5. Die vorgestellten Trassenvarianten für eine Ortsumgehung von Forchheim betreffen Kirchehrenbach nur am Rande. Grund ist, dass die Umgehungsstraße ungefähr in Richtung Schwedengraben auf die B 470 führen soll. Diese Variante (grünes Band) berücksichtigt die Wasserschutz- und Überschwemmungsgebiete sowie den Naturschutz (Vögel usw.)

6. In Kürze laufen bei einigen Bürgern die Grabnutzungsrechte ab. Diese werden persönlich angeschrieben, ob eine Verlängerung gewünscht wird.
GR Rainer Gebhardt möchte, dass die Friedhofserweiterung baldmöglichst in die Gänge kommt.

7. Bericht aus der Sitzung des Bauausschusses vom 27.02.2012
 a) Aussprache über die weitere Verwendung des gemeindlichen Grundstückes Fl.Nr. 1308 nähe VG-Gebäude.
Der jetzige Betroffene Bernd Gebhard äußerte sich in der Weise, dass evt. sein landwirtschaftlicher Betrieb in Zukunft weiter so geführt wird, oder eine eventuelle Aussiedlung ansteht.

Es gibt zwei Möglichkeiten:
1. Möglichkeit: Eine Teilfläche für einen Bauplatz an der Hauptstraße, Bernd Gebhard kann seinen Betrieb wie bisher weiterführen.
2. Möglichkeit: Eine Teilfläche für einen Bauplatz an der Hauptstraße, Grundstücke von Hr. Gebhard gehen an einen Investor. Die Gemeinde erstellt dann einen Bebauungsplan.
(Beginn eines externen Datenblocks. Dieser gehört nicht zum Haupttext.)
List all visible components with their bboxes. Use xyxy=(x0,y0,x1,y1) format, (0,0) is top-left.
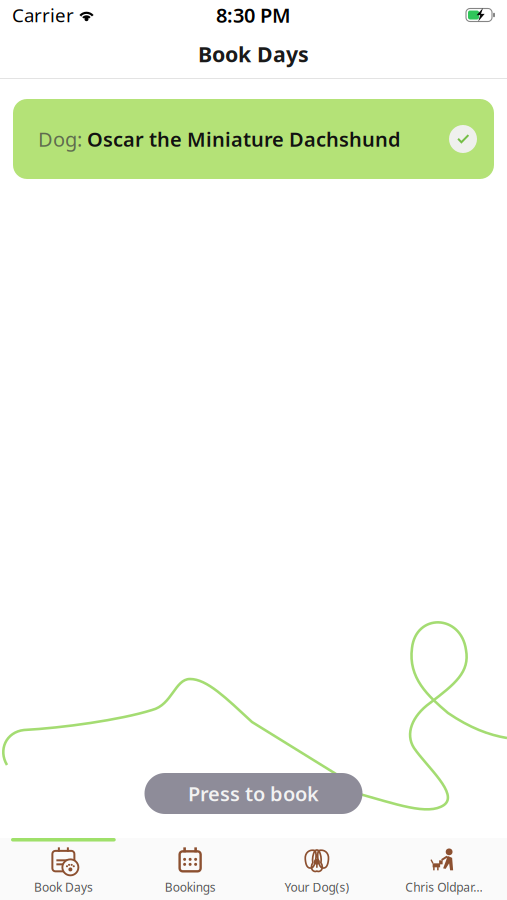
staticText: Bookings xyxy=(165,879,216,895)
staticText: Carrier xyxy=(12,3,74,27)
staticText: Dog: xyxy=(38,126,87,152)
staticText: Chris Oldpar… xyxy=(405,879,482,895)
button[interactable]: Press to book xyxy=(144,773,362,814)
button[interactable]: Dog: xyxy=(0,79,507,179)
button[interactable]: Book Days xyxy=(0,838,127,900)
staticText: Press to book xyxy=(188,780,319,807)
staticText: Oscar the Miniature Dachshund xyxy=(87,126,401,152)
staticText: Book Days xyxy=(34,879,93,895)
button[interactable]: Bookings xyxy=(127,838,254,900)
staticText: 8:30 PM xyxy=(216,2,291,28)
button[interactable]: Your Dog(s) xyxy=(254,838,380,900)
staticText: Book Days xyxy=(198,40,309,68)
button[interactable]: Chris Oldpar… xyxy=(380,838,507,900)
staticText: Your Dog(s) xyxy=(284,879,349,895)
b) Nutzungsänderung der Doppelturnhalle zur Versammlungsstätte zugelassen ist derzeit eine Personenzahl bis 200. Bei besonderen Anlässen wie z.B. Veranstaltung des Musikvereins mit ca. 300 – 400 Besuchern soll ein Antrag an das Landratsamt gestellt werden.
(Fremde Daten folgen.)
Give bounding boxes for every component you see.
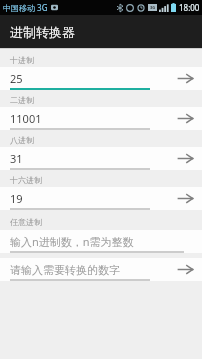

c) Beim Einbruch in das Feuerwehrhaus entstand ein Schaden von ca. € 7.500. Die Versicherung zahlt nur den Zeitwert, den Rest muss die Gemeinde übernehmen.
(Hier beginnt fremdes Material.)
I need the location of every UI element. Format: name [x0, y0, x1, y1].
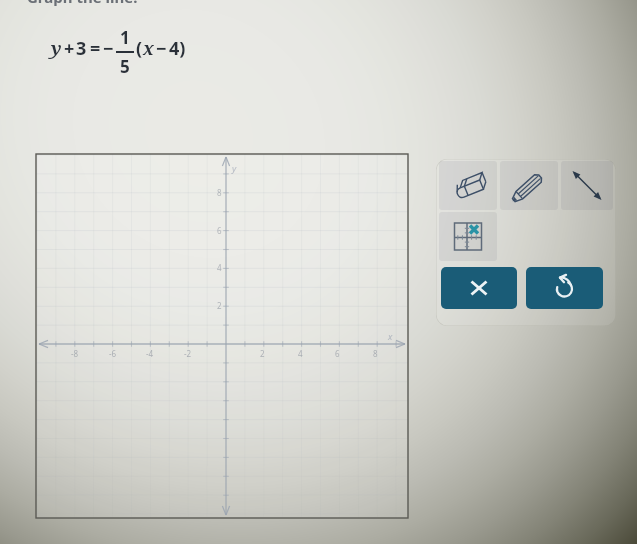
staticText: 4 [217, 262, 222, 273]
staticText: 2 [217, 300, 222, 311]
button[interactable]: Plot point [439, 212, 497, 261]
staticText: 6 [335, 348, 340, 359]
button[interactable]: Eraser [439, 161, 497, 210]
button[interactable]: Line [561, 161, 613, 210]
staticText: Graph the line. [27, 0, 138, 7]
staticText: -4 [146, 348, 154, 359]
staticText: y [51, 36, 62, 61]
staticText: y [232, 162, 237, 174]
staticText: 8 [373, 348, 378, 359]
staticText: -8 [71, 348, 79, 359]
staticText: 4 [298, 348, 303, 359]
button[interactable]: Undo [526, 267, 603, 309]
staticText: − [103, 36, 114, 61]
button[interactable]: -8 [36, 154, 408, 518]
button[interactable]: Pencil [500, 161, 558, 210]
staticText: = [90, 36, 101, 61]
staticText: ( [136, 36, 143, 61]
staticText: 2 [260, 348, 265, 359]
staticText: 1 [120, 26, 130, 49]
staticText: 8 [217, 187, 222, 198]
staticText: x [143, 36, 154, 61]
staticText: -6 [109, 348, 117, 359]
staticText: x [388, 330, 393, 342]
staticText: 6 [217, 225, 222, 236]
staticText: -2 [184, 348, 192, 359]
staticText: − [156, 36, 167, 61]
button[interactable]: Clear [441, 267, 517, 309]
staticText: + [64, 36, 75, 61]
staticText: 3 [76, 36, 87, 61]
staticText: 5 [120, 55, 130, 78]
staticText: 4) [169, 36, 186, 61]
d) Da das Grundstück von Herrn Georg Maltenberger tiefer liegt als der Kanal, hat es keinen Sinn einen Ablauf zu bauen.

8. Der Gemeinderat hat einstimmig die bisherige Entschädigung der Gerätewarte von der Feuerwehr, € 180, bestätigt.

9. Berücksichtigt werden beim Gewässerentwicklungskonzept die Gräben auf dem Gemeindegebiet Richtung Leutenbach, neu hinzu kommen die Gräben vom Walberla oberhalb vom Bebauungsgebiet.

10. Informationen
Das Landratsamt lehnt den Antrag des VdK auf Errichtung einer Toilettenanlage für Behinderte am Walberla-Parkplatz ab.

Der beantragte Betriebskostenzuschuss für das Hallenbad wurde ebenfalls vom Landratsamt abgelehnt.

11. Wünsche und Anträge

GR. Rainer Gebhardt äußerte den Wunsch, dass die Wege bei der Gräbenreinigung wieder begehbar werden.

GR. Rainer Gebhardt schilderte nochmals das vermehrte Hundekotproblem in der Flur, evt. aufstellen von Zusatzschildern.

GR. Laurenz Kuhmann brachte den Ärger vieler Bürger vor, dass das VG-Mitteilungsblatt immer später komme (z.T. erst samstags). Deswegen soll der Verlag angeschrieben werden.